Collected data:
= = = =
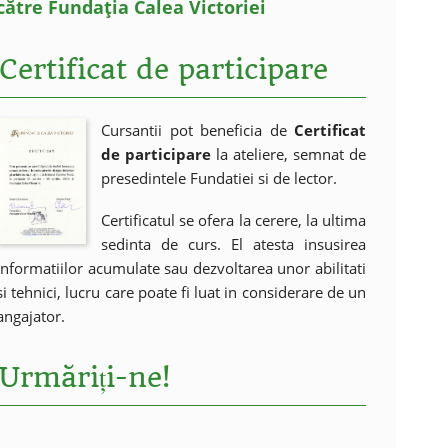
către Fundația Calea Victoriei
Certificat de participare
Cursantii pot beneficia de
Certificat
de participare
la ateliere, semnat de
presedintele Fundatiei si de lector.
Certificatul se ofera la cerere, la ultima
sedinta de curs. El atesta insusirea
informatiilor acumulate sau dezvoltarea unor abilitati
si tehnici, lucru care poate fi luat in considerare de un
angajator.
Urmăriți-ne!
= = = =
Could you repeat all of the entries exactly, without any of the images?

▶ [Exercise output]
către Fundația Calea Victoriei
Certificat de participare
Cursantii pot beneficia de
Certificat
de participare
la ateliere, semnat de
presedintele Fundatiei si de lector.
Certificatul se ofera la cerere, la ultima
sedinta de curs. El atesta insusirea
informatiilor acumulate sau dezvoltarea unor abilitati
si tehnici, lucru care poate fi luat in considerare de un
angajator.
Urmăriți-ne!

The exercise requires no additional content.